++++ Input material ++++

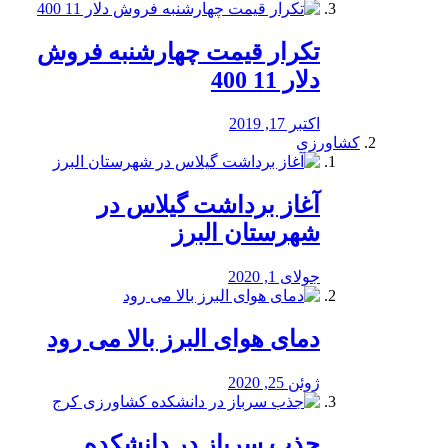
تکرار قیمت چهارشنبه فروش
دلار 11 400
اکتبر 17, 2019
کشاورزی
آغاز برداشت گیلاس در
شهرستان البرز
جولای 1, 2020
دمای هوای البرز بالا می رود
ژوئن 25, 2020
جذب سرباز در دانشکده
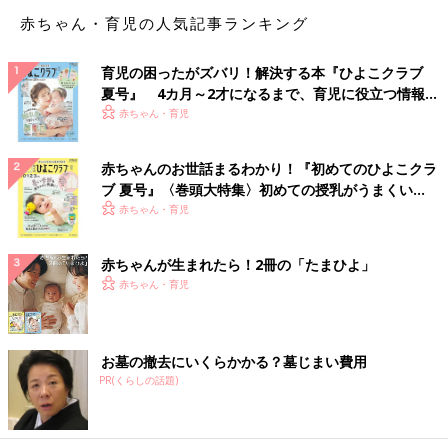
1・2歳は「車」「ママ」「パパ」など、名詞（物の名前）を覚え
赤ちゃん・育児の人気記事ランキング
ることは得意です。 しかし「食べる」「歩く」などの動詞や、
「大きい」「赤い」「楽しい」などの形容詞は覚えるのが苦手で
す。そのため動詞や形容詞を教えるときは「手をパチパチしよ
育児の困ったがズバリ！解決する本『ひよこクラブ
う」「ピョンピョン跳ぼう」など、音や動きを擬音や擬態語で感
夏号』 4カ月～2才になるまで、育児に役立つ情報が
覚的に覚えるオノマトペを使うといいでしょう。
いっぱい！
赤ちゃん・育児
【Point２】「わんわんだよ」で終わらせず、動きや感触
赤ちゃんのお世話まるわかり！『初めてのひよこクラ
などのイメージも伝える
ブ 夏号』〈巻頭大特集〉初めての授乳がうまくい
く！ おっぱい・ミルクの基本と夏のトラブル 解決テ
赤ちゃん・育児
たとえば「犬」を理解するときは、「わんわん鳴く」「ふわふわ
ク
している」「小さいわんわん」「大きいわんわん」など、いろん
赤ちゃんが生まれたら！2冊の「たまひよ」
な情報が必要です。しかし「わんわんだよ」と実物や写真つきの
赤ちゃん・育児
絵本などを見せるだけでは、情報が不十分です。そのためママや
パパが「しっぽフリフリしているよ」「ふわふわだね」など話し
かけて、犬のイメージをふくらませてあげることが大切です。
お墓の撤去にいくらかかる？墓じまい費用
「１・２歳の言葉を促すポイント」を見て、なかには「“わんわ
PR(くらしの話題)
んだよ”とは言えるけど、オノマトペを使ったりするのは難しそ
う」と思ったママやパパもいるのではないでしょうか。そんなと
きはオノマトペに触れられる絵本や、動物カードなどを上手に活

++++

To do> Scan the data for lines containing "わんわんだよ" and copy all of them.

Answer to this problem>
【Point２】「わんわんだよ」で終わらせず、動きや感触
な情報が必要です。しかし「わんわんだよ」と実物や写真つきの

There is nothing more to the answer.